ABOUT THIS TASK: For this exercise, return exactly the lines of the material below that begin at the one with "mais maduros, ainda existem" and stop after the one with "olhamos pelo viés de processos de".

*** LISTED RECORDS ***

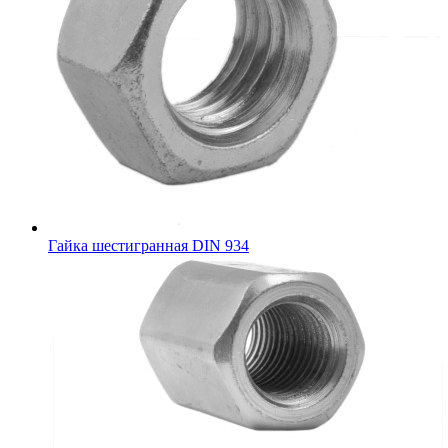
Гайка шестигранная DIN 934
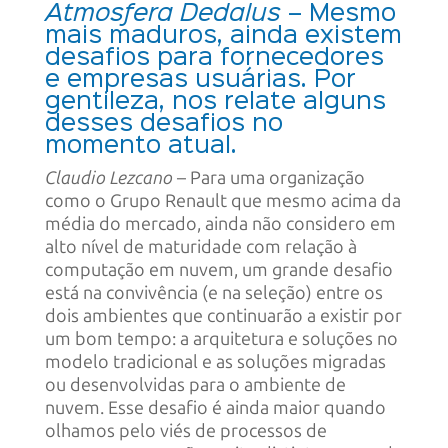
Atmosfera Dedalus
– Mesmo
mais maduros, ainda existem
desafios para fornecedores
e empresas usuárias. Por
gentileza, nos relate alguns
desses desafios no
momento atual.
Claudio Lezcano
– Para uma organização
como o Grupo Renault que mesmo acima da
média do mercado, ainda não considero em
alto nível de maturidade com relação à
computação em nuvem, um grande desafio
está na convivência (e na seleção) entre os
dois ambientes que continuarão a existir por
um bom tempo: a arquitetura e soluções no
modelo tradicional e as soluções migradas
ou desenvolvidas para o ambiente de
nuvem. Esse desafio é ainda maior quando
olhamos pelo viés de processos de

*** End of LISTED RECORDS ***
*** LISTED RECORDS ***

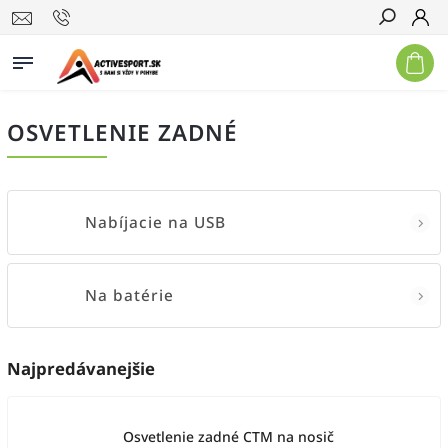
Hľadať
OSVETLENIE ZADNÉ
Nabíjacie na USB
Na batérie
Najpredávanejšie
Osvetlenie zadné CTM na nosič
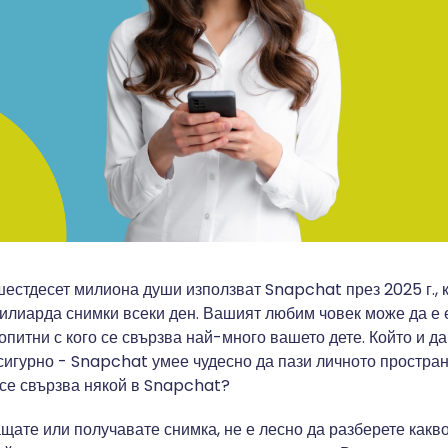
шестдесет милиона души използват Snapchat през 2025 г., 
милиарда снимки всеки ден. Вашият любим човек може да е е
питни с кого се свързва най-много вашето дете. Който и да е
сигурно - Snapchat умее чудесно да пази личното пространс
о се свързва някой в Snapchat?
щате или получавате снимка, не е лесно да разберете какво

*** End of LISTED RECORDS ***

WRITTEN RESPONSE:
mais maduros, ainda existem
desafios para fornecedores
e empresas usuárias. Por
gentileza, nos relate alguns
desses desafios no
momento atual.
Claudio Lezcano
– Para uma organização
como o Grupo Renault que mesmo acima da
média do mercado, ainda não considero em
alto nível de maturidade com relação à
computação em nuvem, um grande desafio
está na convivência (e na seleção) entre os
dois ambientes que continuarão a existir por
um bom tempo: a arquitetura e soluções no
modelo tradicional e as soluções migradas
ou desenvolvidas para o ambiente de
nuvem. Esse desafio é ainda maior quando
olhamos pelo viés de processos de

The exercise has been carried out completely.